Старая Стейнун поспешила пригласить благословенного слугу господа бога в комнату, где вязали сети, чтобы усадить почтенного гостя в единственное приличное кресло в доме, принадлежащее старику Эйольфуру.

— Сердечно благодарю, сердечно благодарю, дорогая Стейнун. Но у нас, служителей бога, нет времени рассиживаться. О, дорогой Эйольфур, добрый вечер. Могу я предложить тебе понюшку табаку в благословенной темноте, посланной тебе господом нашим? Да… О чем же я хотел поговорить? А, вот и старина Стейнтор. Прошел уж целый век с тех пор, как ты ходил в школу, — счастливая пора! Я не хочу сказать, что ты всегда был прилежен. Ты мог бы успевать лучше, у вас в роду все способные и преданные своему краю. Твой прадед Эйольфур из Стурадаля без труда подымал двухсотлитровую бочку, когда ему было шесть десятков, и сочинял саги в стихах. Вот так-то. В ту пору на земле жили крепкие и верующие в бога мужчины. Как говорит апостол, э-э-э… Ну, перейдем к другому. Да, Сигурлина Йоунсдоттир. Как я уже говорил вам, я плохо знаю родословные жителей Севера. О чем это вы, бишь, говорили вчера, когда заглянули ко мне? Армия спасения? Да, это одна из тех сект, о которых говорил апостол: посмотрите, они щекочут уши глупцов человеческими мыслями и выдумками. Наша церковь, как говорил я вам, самая святая, епископ Йоун Видалин называет ее своей возлюбленной невестой, а Хадльгримур Пьетурссон где-то говорил о ней следующее: «Жертвую своему родному и чистому языку от всяких источников ясных и чистых». Э-э-э, как говорит апостол: они набрасываются на тебя, как волки. Наша евангелистская лютеранская церковь — это церковь, которой мы обязаны быть верны при жизни и после смерти, и когда мы обращаемся с молитвой к богу, то не к чему играть на мандолинах и бить в барабаны. Да. Я знаю, мои слова западут вам в сердце, и вы, оставшись одни, задумаетесь над ними. Что же я собирался сказать, Стейнтор, друг мой? Да, вспомнил. Могли бы мы поговорить с тобой с глазу на глаз?

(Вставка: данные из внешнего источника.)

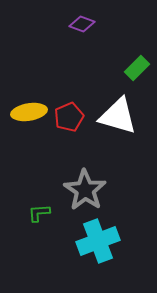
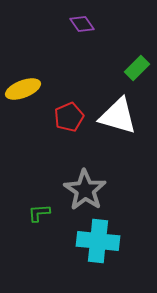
purple diamond: rotated 35 degrees clockwise
yellow ellipse: moved 6 px left, 23 px up; rotated 12 degrees counterclockwise
cyan cross: rotated 27 degrees clockwise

Стейнтор препроводил в рот кусок прессованного табака, которым он завершил вечернюю трапезу, и презрительно посмотрел на слугу господнего.

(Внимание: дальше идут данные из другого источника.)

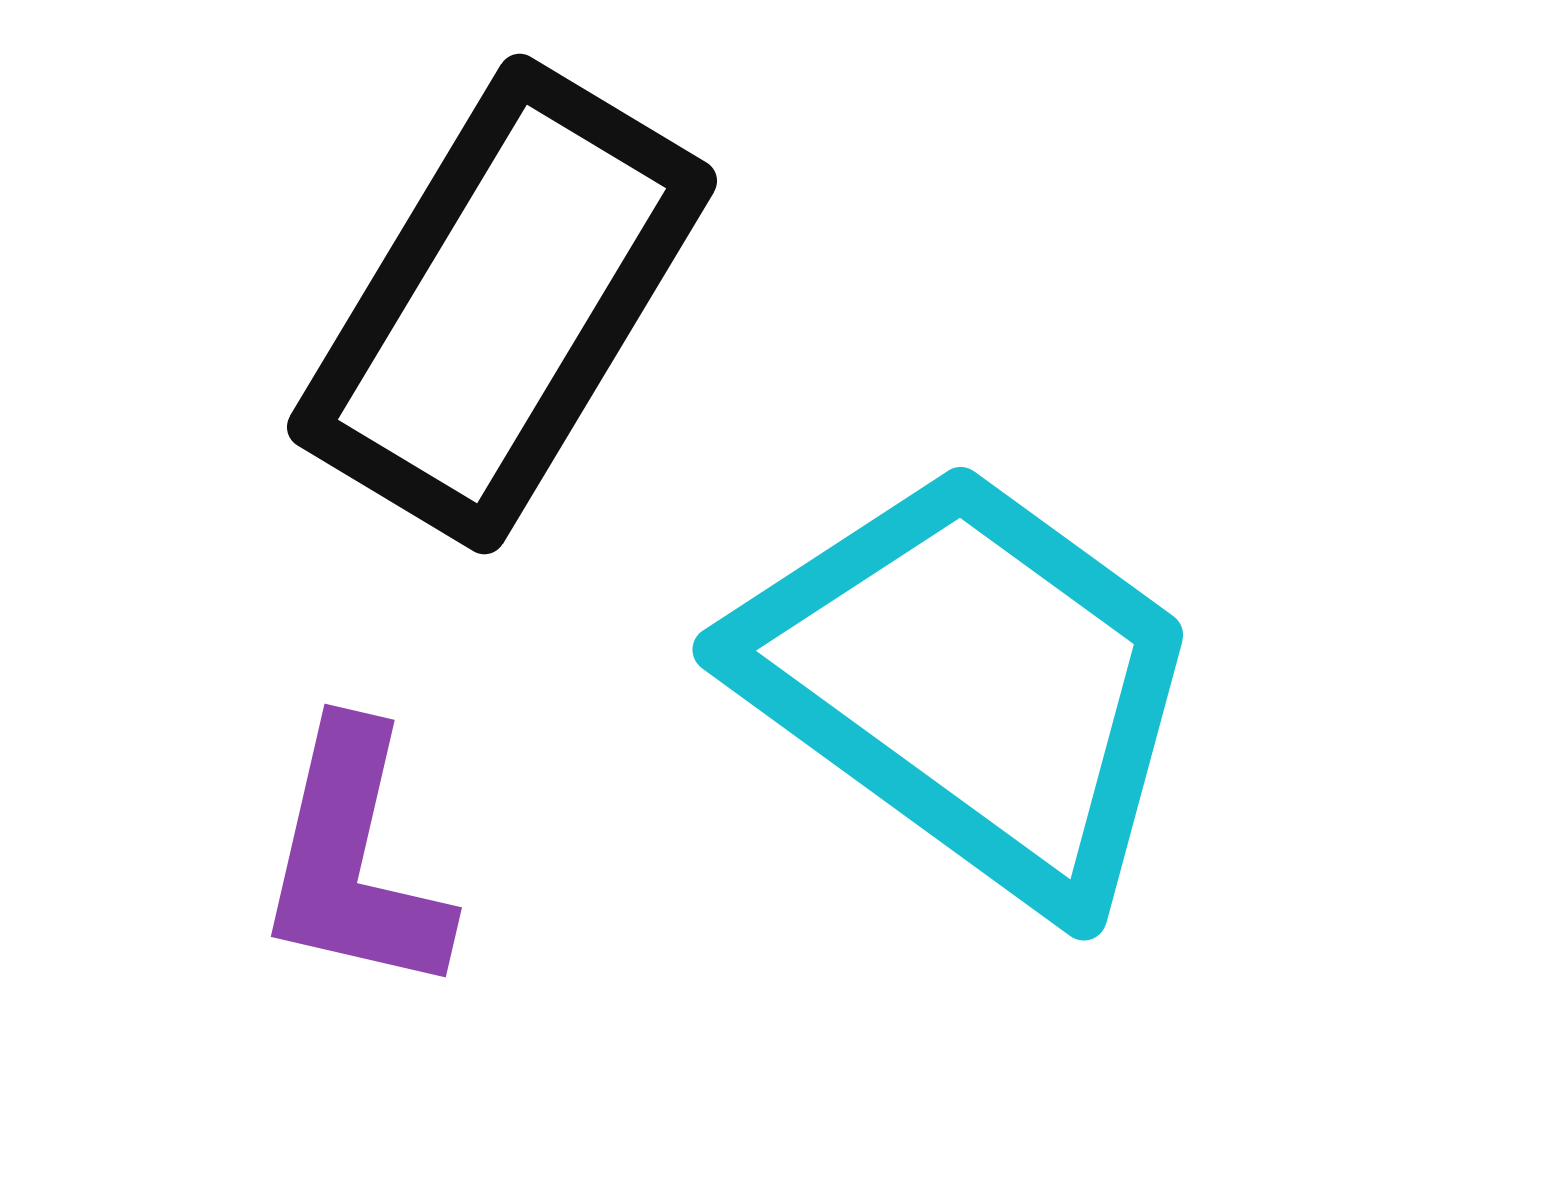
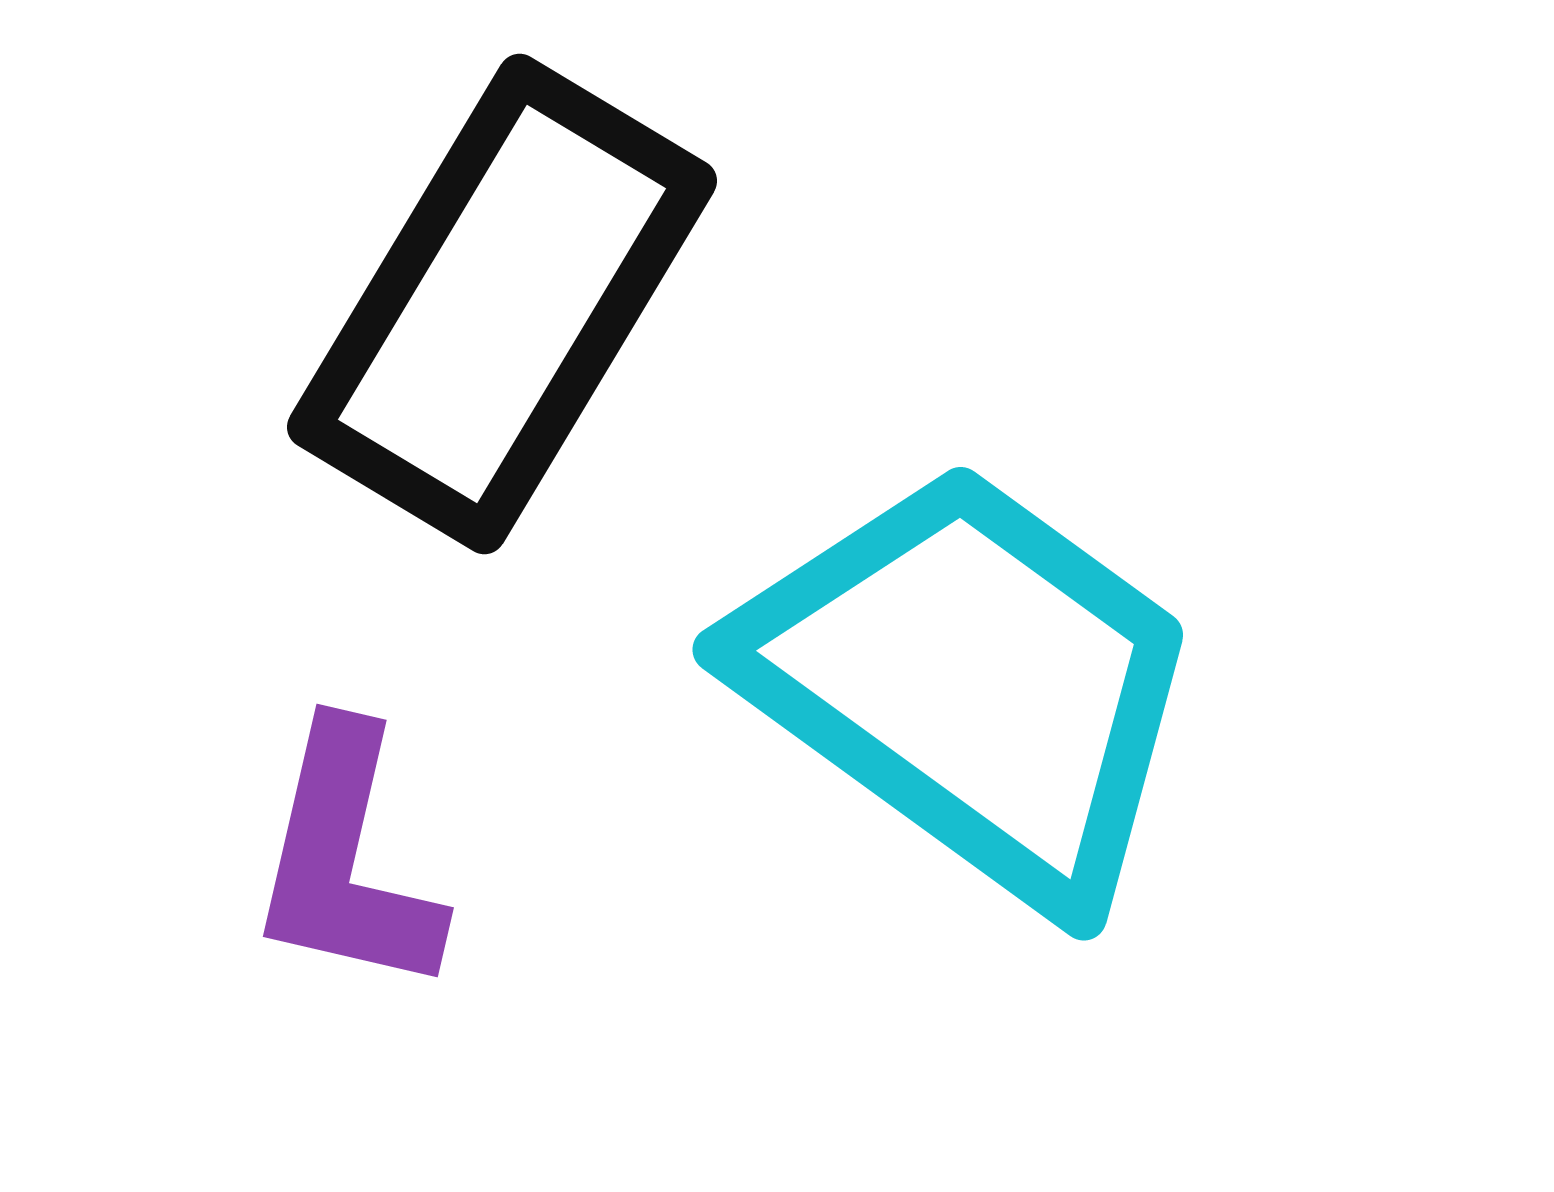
purple L-shape: moved 8 px left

— Да нам, собственно, не о чем говорить, — ответил он. — Ты крестил меня, конфирмовал, но пока что это мало принесло мне пользы. Теперь тебе до меня но добраться, пока я не протяну ноги.

Сигурлина молча поднялась. Ее, видимо, не удивил этот разговор. Она открыла дверь, ведущую в спальню. Стейнтор угрюмо поднялся и последовал туда за пастором. Сигурлина закрыла за ними дверь.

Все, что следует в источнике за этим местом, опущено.